YDIT-suit : Le Jardin de Giorgio Bassani, épisode 70/99, Chapitre 22 – début. Le silence règne sur les deux colonnes.

J’ai retenu le guide NERO depuis Paris. C’est via delle Scienze, le cœur du cœur médiéval et (donc, ou presque ) du ghetto. NERO, apparaissait à gauche, sur un bandeau vertical, en surimpression de ce duplex 33B Belfiori, dont j’ignorais qu’il deviendrait « mon »jardin, avant d’être clos par le virus,et donc disparu de mon horizon sentimental, car Silvia loue désormais à l’année..

Néro vendait : « Tour de Ferrare secrète, mystérieuse, magique…un guide expert qui conduit sur les chemins inattendus de la ville cachée, dans une véritable enquête contre l’oubli ». « PAPE ? ROI ? CHANCELIER ? Tout sur Chacun-mais en secret et en visitant ».Tout ce qu’il me faut.
De Néro , on voit d’abord, fiché dans la pochette en cuir pendue à l’épaule gauche, un discret triangle équilatéral rouge vif, dont il m’expliquera que « Non, pas du tout, rien à voir avec les frangibus maçonibus discrétibus, non, c’est le signe qu’imposaient les nazis dans les camps aux prisonniers politiques ». Presque quadragénaire, cultivé, archéologue patenté ( dit-il, mais comme souvent ici Néro dit davantage qu’il est), un peu fébrile et très drôle, il fait le guide comme on fait le père noël : pour arrondir la hotte, soixante euros le tout, pas la peine de mégoter. Et encore moins de trop y adhérer durablement, c’est du spectacle vivant, et j’aime ça, les histoires dans l’Histoire. Légendes, secrets de lieux et de villes : j’aime que la fiction y altère le réel, que l’imaginaire désaltère les déserts de la mémoire.
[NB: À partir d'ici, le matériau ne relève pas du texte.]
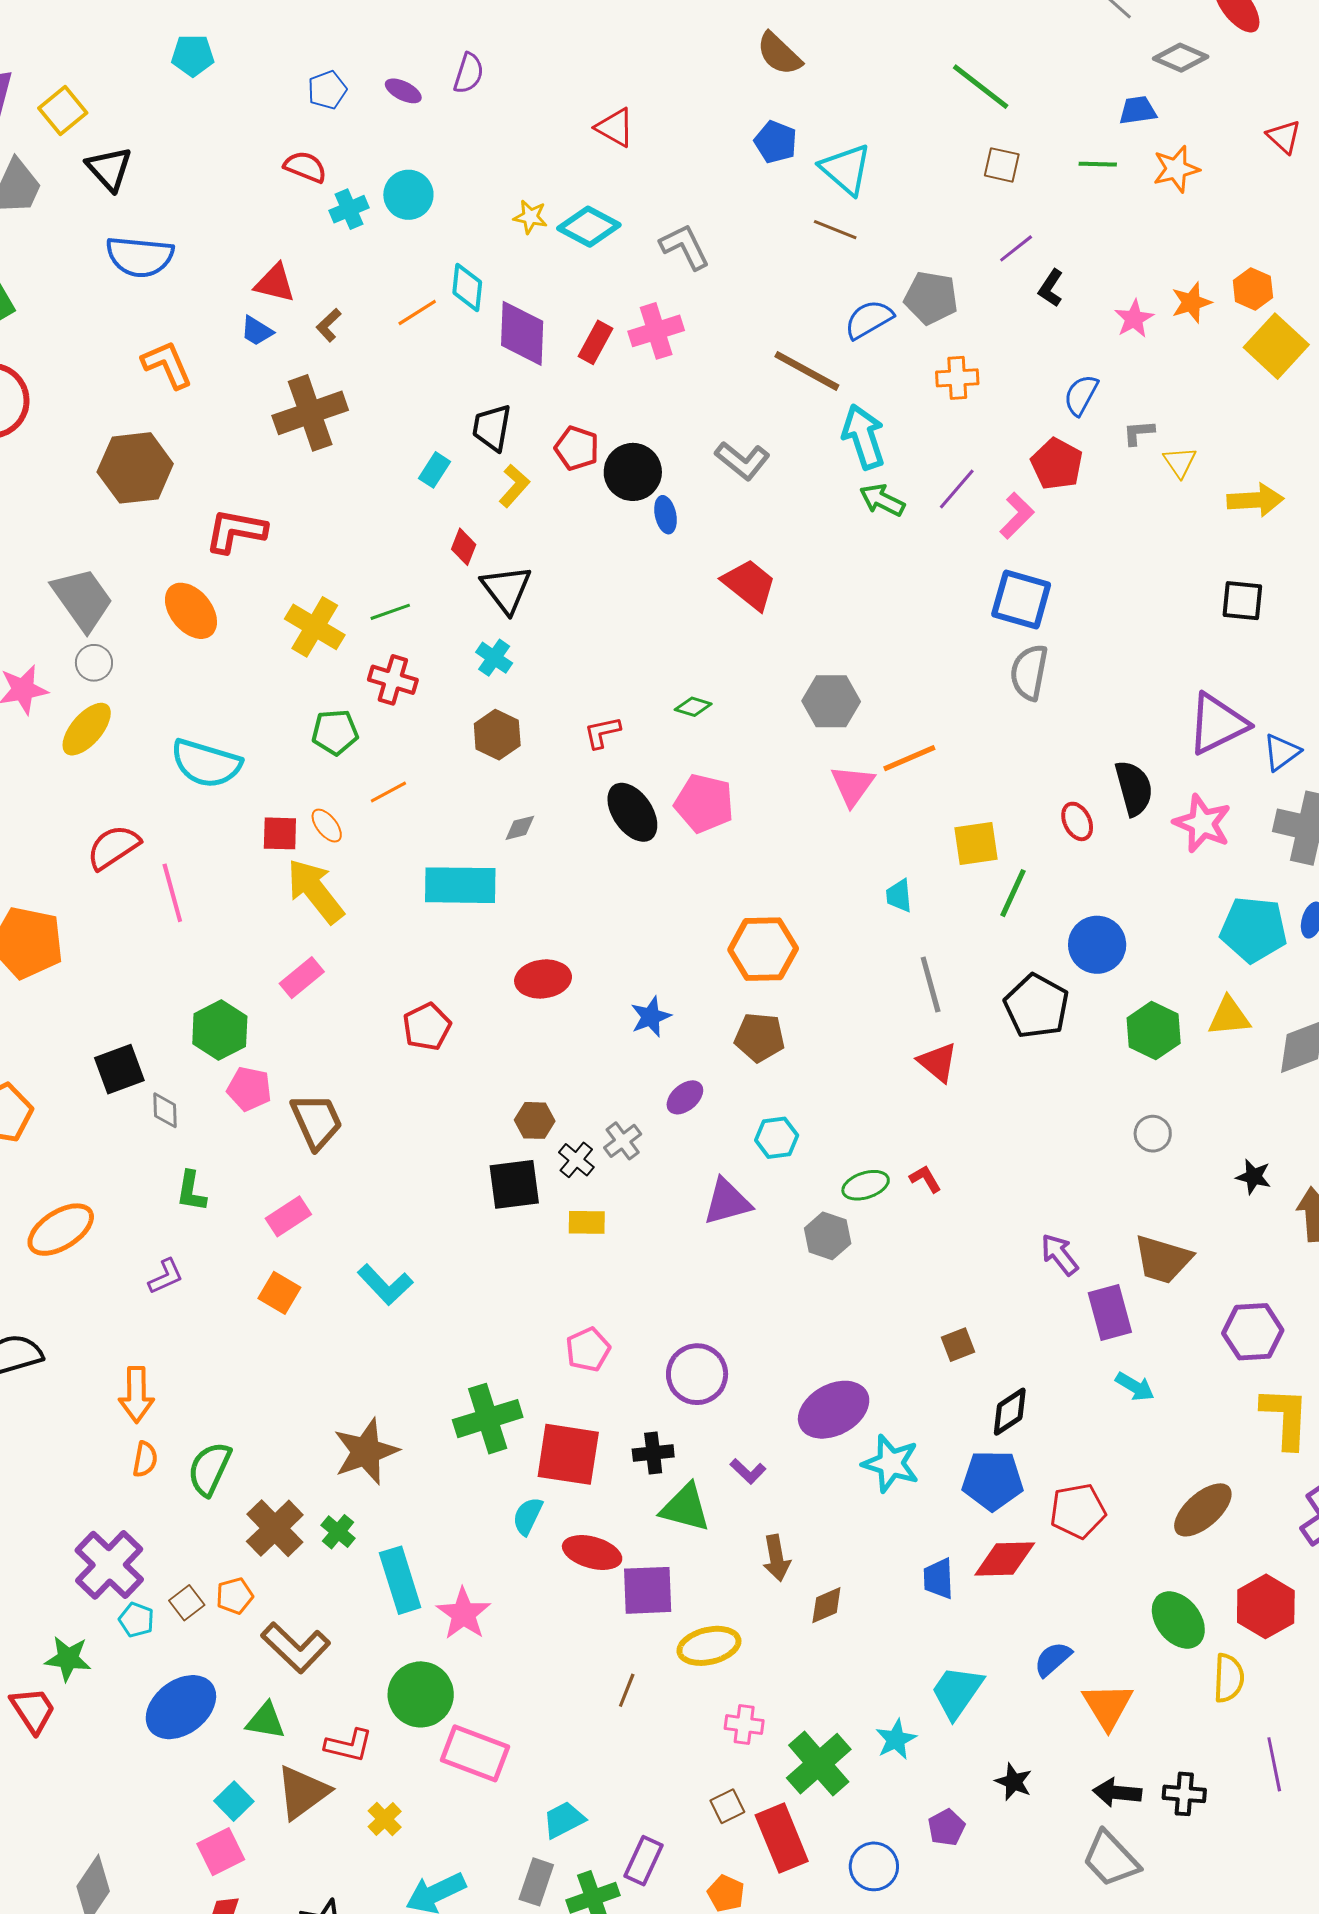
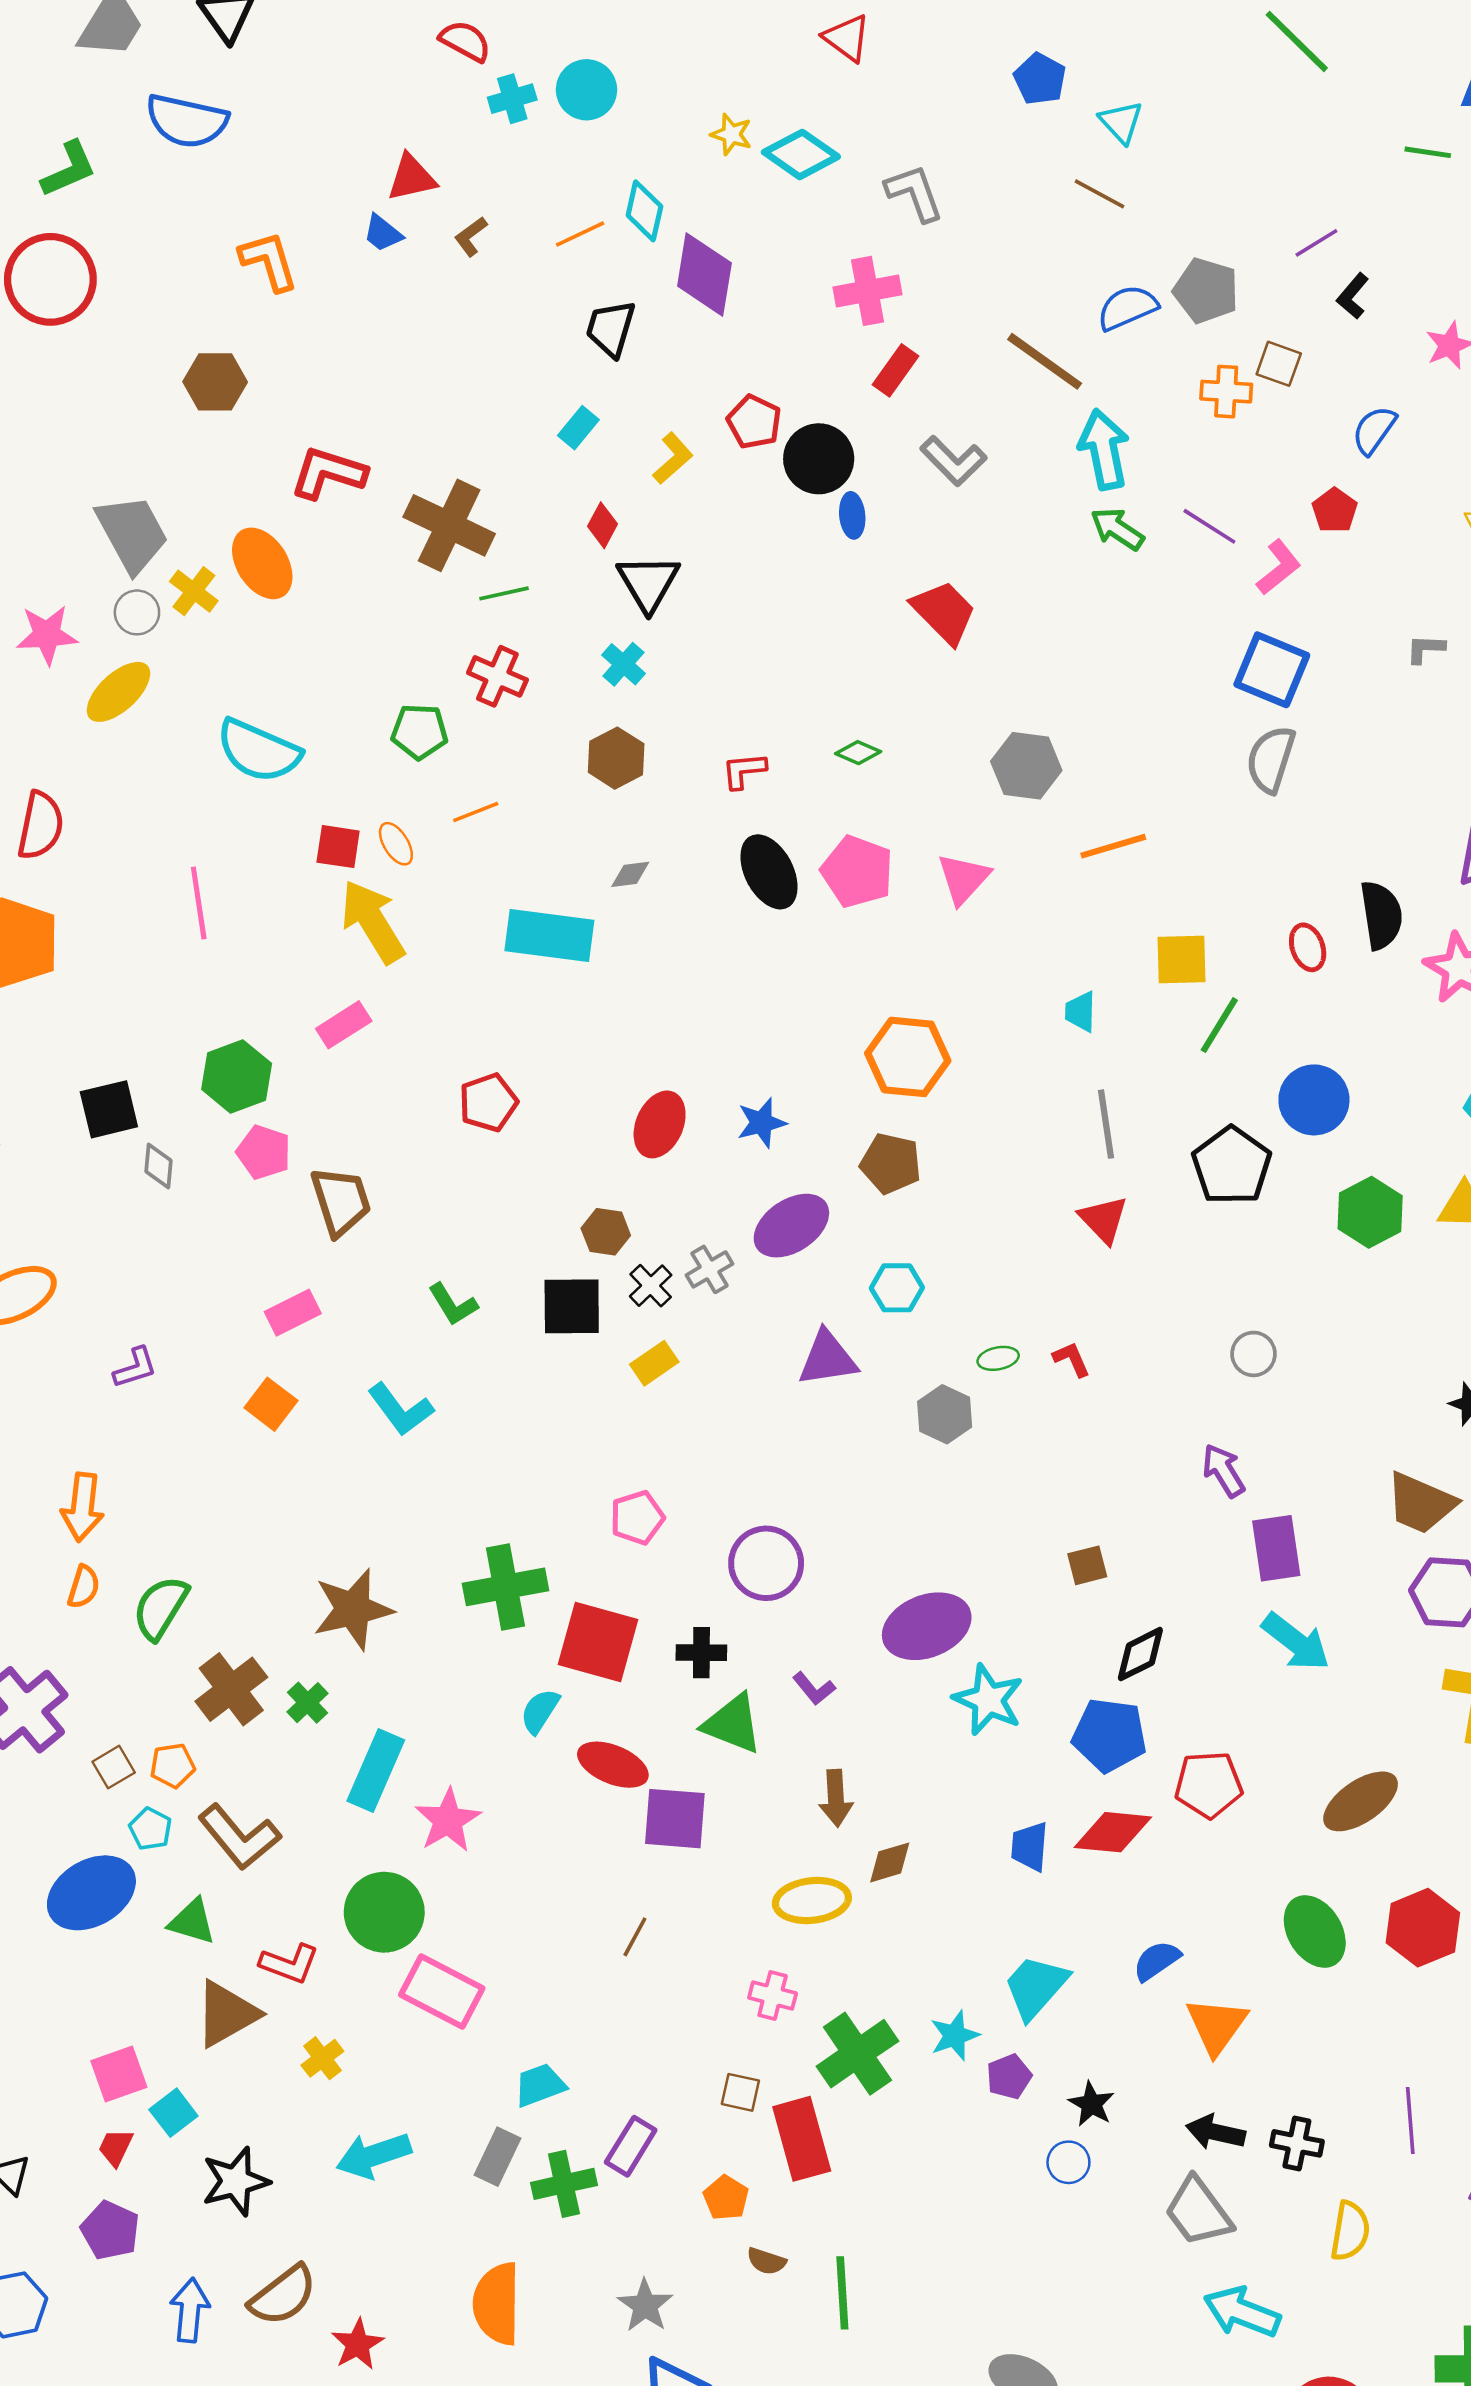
brown square: (1002, 165) -> (1279, 364), moved
cyan triangle: (846, 169) -> (1121, 122), size x0.7
blue semicircle: (140, 257) -> (187, 121), moved
red triangle: (275, 283) -> (412, 178), turned -33
red rectangle: (596, 342) -> (896, 370), moved
brown cross: (310, 413) -> (449, 525), moved, turned 38
black trapezoid: (492, 428) -> (611, 328), moved
gray L-shape: (1139, 433) -> (1426, 649), moved
red pentagon: (1057, 464) -> (1335, 510), size x0.7
brown hexagon: (135, 468) -> (215, 382), size x0.7
purple line: (957, 489) -> (1209, 526), turned 75
yellow cross: (315, 627) -> (194, 591), moved, size x0.7
pink triangle: (853, 785) -> (963, 879), moved
red semicircle: (113, 847) -> (40, 826), moved, turned 128
red ellipse: (543, 979) -> (660, 1124), moved, turned -66
purple ellipse: (685, 1097) -> (791, 1226), size x1.6
gray circle: (1153, 1134) -> (1254, 1354), moved
green ellipse: (866, 1185) -> (998, 1358), size x0.7
green L-shape: (191, 1191) -> (453, 1304), moved, turned -48
yellow rectangle: (587, 1222) -> (654, 1363), turned -42
brown trapezoid: (1163, 1259) -> (1421, 1503), moved
cyan arrow: (1135, 1387) -> (1296, 1642), size x1.5
cyan rectangle: (400, 1580) -> (376, 1771), turned 34
cyan pentagon: (136, 1620) -> (150, 1829), moved
yellow ellipse: (709, 1646) -> (812, 1900), moved
yellow semicircle: (1229, 1678) -> (1350, 2231), moved
cyan square: (234, 1801) -> (173, 2113), moved
brown square: (727, 1806) -> (740, 2092), turned 32
purple pentagon: (946, 1827) -> (1009, 2077), moved
blue circle: (874, 1866) -> (1068, 2162), moved, size x0.7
« 18h30, 60 euros, comme au casino, c’est OK ? »

Une phrase sur deux, Néro la conclut par « C’est OK ? »
Je suis un peu en retard : j’avais omis de lire assez la carte, encore, mais la carte de Ferrare s’observe comme on regarde une toile d’araignée presqu’achevée. Pour la topographie, le vieux Ferrare est la cité du presque. Ici jamais aucun vicolo ne rejoint vraiment un autre, c’est comme les canaux et les ponts à Venise, une pure illusion de précision, dans une confusion mentale et plastique un peu molles. Mais voilà ce qu’on vient aimer à Ferrare, la confusion des brumes du matin et des souvenirs de nuit, pour contrer le réel trop vif et arrogant de nos quotidiens.

A Venise le canal marque la limite, ici c’est La Mura. Heureuses cités pour piéton désorienté. Et toujours un cheval sellé pour pendre la fuite dans l’imaginaire ?
-« Vous perdez votre temps, tu perds ton temps », dit-il, déjà parti dans l’errance et la guidance, Il demande : « Tu attends quoi ? » Moi, dis-je, « ici je viens trouver les ombres de Fantômas posées sur les pierres rondes où passent des vélos, ça vous va ?  » NERO se marre. « Tope là, Fantômas, c’est mon rayon, ça roule, ma poule, une boule dans la houle c’est cool. »
En plus de parler beaucoup, NERO marche vite, la barbe taillée en pointe, la langue hâtive, précipitée même, ponctuée toutes les deux phrases d’un «  Understand ? ». Il parle Italien, traduit souvent le mot principal, church, compris ?
Avouons-le une fois pour toutes : si j’ai – aussi- aimé mon Néro dans le coffret nommé Ferrare, c’est qu’il se prend- visiblement, pour Hugo Pratt guidant jadis Jean-Paul Kauffmann dans les toutes menues impasses, vers les magies, dans les chapelles (ouvertes) et les secrets (fermés) de Venise dans les années 80 ( « Venise à double tour« , p 252 , Folio, ), superbe moment d’initiation du timide par l’exubérant, sur fond de mots et de lignes, de galops et de signes, de mystères et de dévoilements, de cachets contre la migraine ou l’insomnie. Vrai, faux ?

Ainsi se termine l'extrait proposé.